Data to process |
============

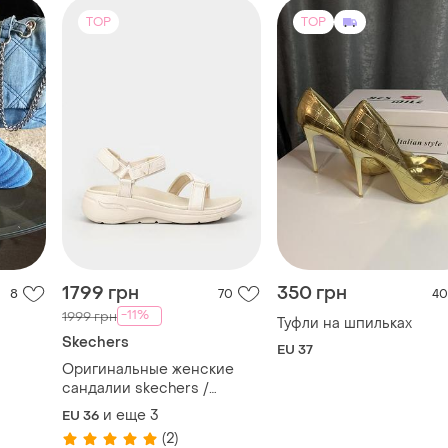
1799 грн
350 грн
8
70
40
-11%
1999 грн
Туфли на шпильках
Skechers
EU 37
Оригинальные женские
сандалии skechers /
сандалии бежевого цвета
и еще
3
EU 36
(2)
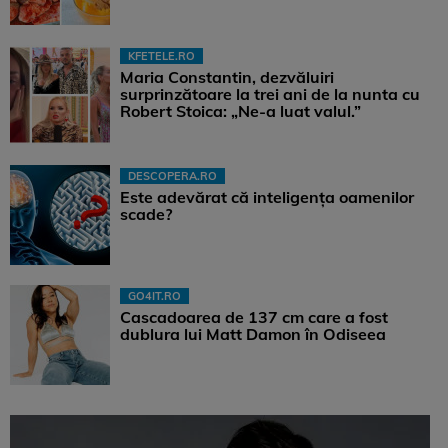
KFETELE.RO
Maria Constantin, dezvăluiri
surprinzătoare la trei ani de la nunta cu
Robert Stoica: „Ne-a luat valul.”
DESCOPERA.RO
Este adevărat că inteligența oamenilor
scade?
GO4IT.RO
Cascadoarea de 137 cm care a fost
dublura lui Matt Damon în Odiseea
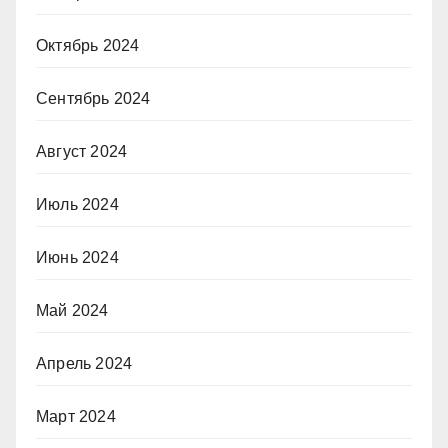
Октябрь 2024
Сентябрь 2024
Август 2024
Июль 2024
Июнь 2024
Май 2024
Апрель 2024
Март 2024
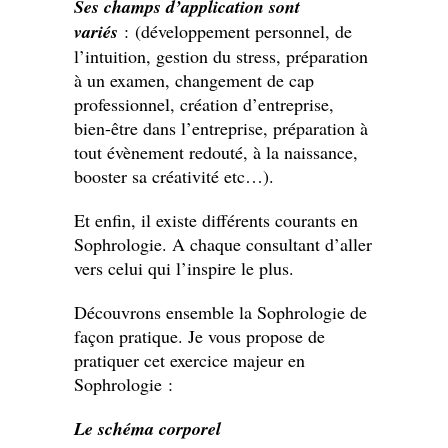
Ses champs d’application sont
variés
:
(développement personnel, de
l’intuition, gestion du stress, préparation
à un examen, changement de cap
professionnel, création d’entreprise,
bien-être dans l’entreprise, préparation à
tout évènement redouté, à la naissance,
booster sa créativité etc…).
Et enfin, il existe différents courants en
Sophrologie. A chaque consultant d’aller
vers celui qui l’inspire le plus.
Découvrons ensemble la Sophrologie de
façon pratique. Je vous propose de
pratiquer cet exercice majeur en
Sophrologie :
Le schéma corporel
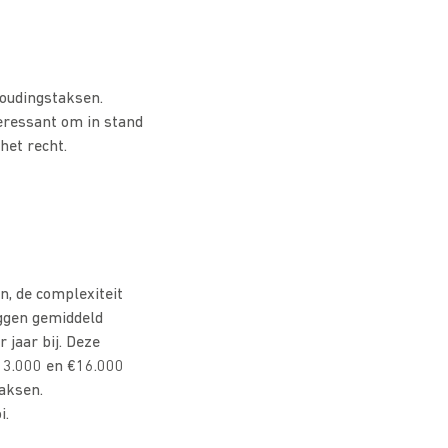
houdingstaksen.
nteressant om in stand
het recht.
n, de complexiteit
iggen gemiddeld
jaar bij. Deze
€13.000 en €16.000
taksen.
i.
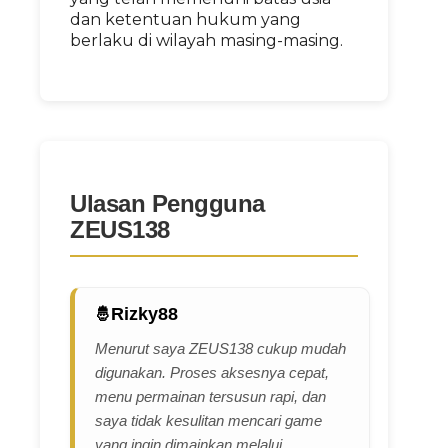
dan ketentuan hukum yang
berlaku di wilayah masing-masing.
Ulasan Pengguna
ZEUS138
Rizky88
Menurut saya ZEUS138 cukup mudah
digunakan. Proses aksesnya cepat,
menu permainan tersusun rapi, dan
saya tidak kesulitan mencari game
yang ingin dimainkan melalui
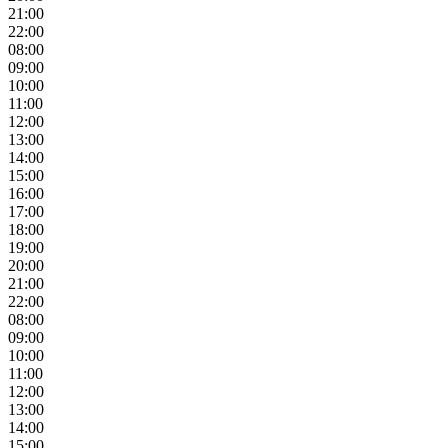
21:00
22:00
08:00
09:00
10:00
11:00
12:00
13:00
14:00
15:00
16:00
17:00
18:00
19:00
20:00
21:00
22:00
08:00
09:00
10:00
11:00
12:00
13:00
14:00
15:00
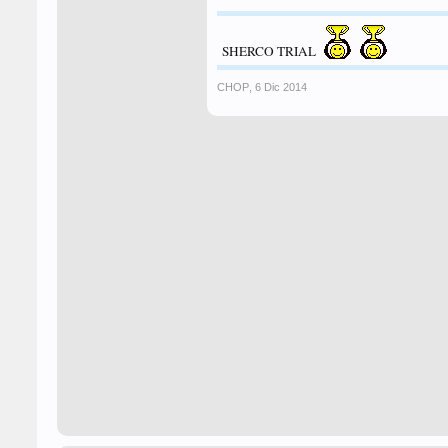
SHERCO TRIAL
CHOP
,
6 Dic 2014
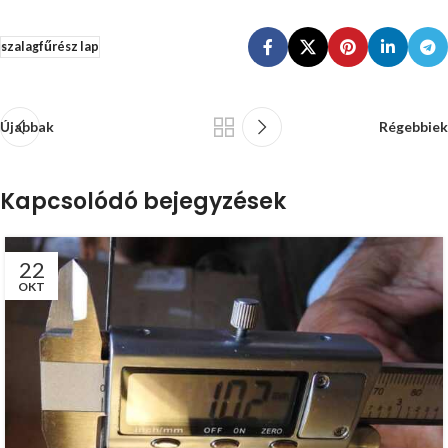
szalagfűrész lap
Újabbak
Régebbiek
Kapcsolódó bejegyzések
22
OKT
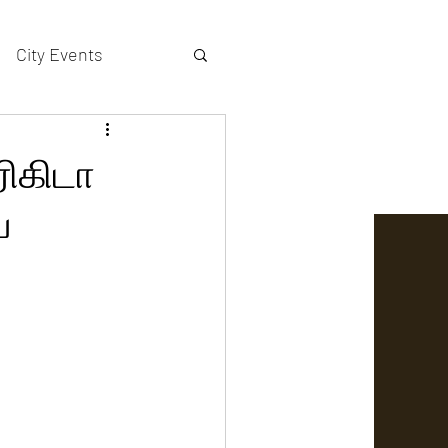
City Events
actors gallery
ரிகிடா
ை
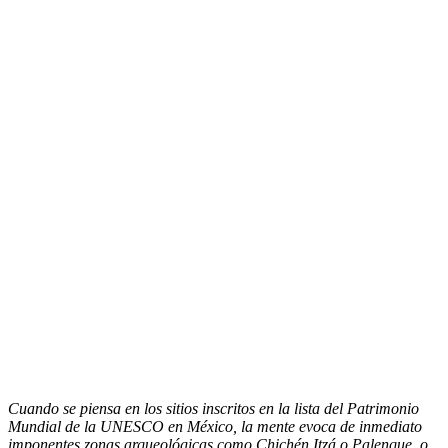
Cuando se piensa en los sitios inscritos en la lista del Patrimonio
Mundial de la UNESCO en México, la mente evoca de inmediato
imponentes zonas arqueológicas como Chichén Itzá o Palenque, o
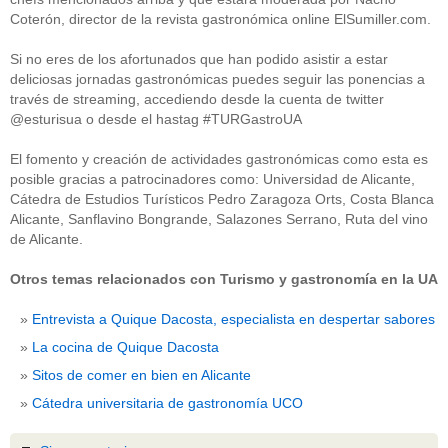
Coterón, director de la revista gastronómica online ElSumiller.com.
Si no eres de los afortunados que han podido asistir a estar
deliciosas jornadas gastronómicas puedes seguir las ponencias a
través de streaming, accediendo desde la cuenta de twitter
@esturisua o desde el hastag #TURGastroUA
El fomento y creación de actividades gastronómicas como esta es
posible gracias a patrocinadores como: Universidad de Alicante,
Cátedra de Estudios Turísticos Pedro Zaragoza Orts, Costa Blanca
Alicante, Sanflavino Bongrande, Salazones Serrano, Ruta del vino
de Alicante.
Otros temas relacionados con Turismo y gastronomía en la UA
Entrevista a Quique Dacosta, especialista en despertar sabores
La cocina de Quique Dacosta
Sitos de comer en bien en Alicante
Cátedra universitaria de gastronomía UCO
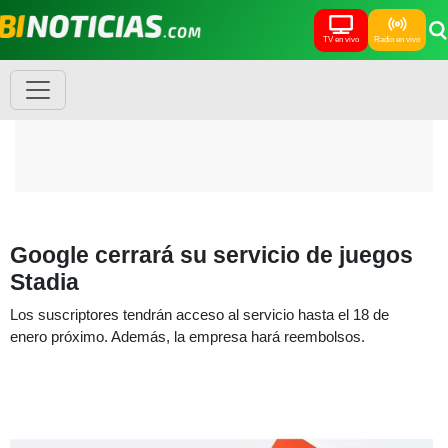
TV en vivo
Radio en vivo
Google cerrará su servicio de juegos
Stadia
Los suscriptores tendrán acceso al servicio hasta el 18 de
enero próximo. Además, la empresa hará reembolsos.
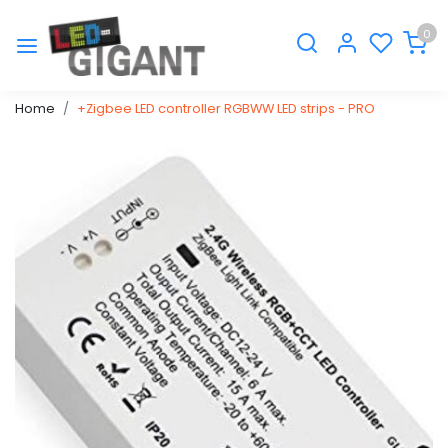
0
Home
+Zigbee LED controller RGBWW LED strips - PRO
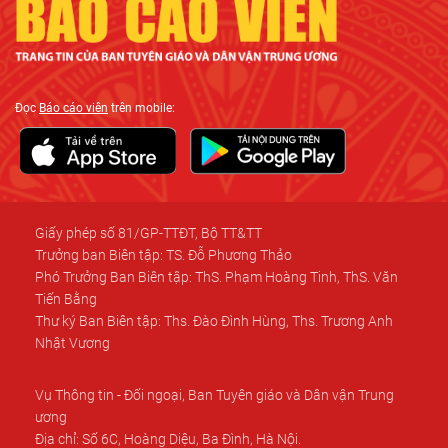
Đọc
Báo cáo viên
trên mobile:
Giấy phép số 81/GP-TTĐT, Bộ TT&TT
Trưởng ban Biên tập: TS. Đỗ Phương Thảo
Phó Trưởng Ban Biên tập: ThS. Phạm Hoàng Tinh, ThS. Văn
Tiến Bằng
Thư ký Ban Biên tập: Ths. Đào Đình Hùng, Ths. Trương Anh
Nhật Vương
Vụ Thông tin - Đối ngoại, Ban Tuyên giáo và Dân vận Trung
ương
Địa chỉ: Số 6C, Hoàng Diệu, Ba Đình, Hà Nội.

============

What to produce |
Which of the lines above mention the word "Sophrologie"? Pull those lines out.

Response to this task |
Sophrologie. A chaque consultant d’aller
Découvrons ensemble la Sophrologie de
Sophrologie :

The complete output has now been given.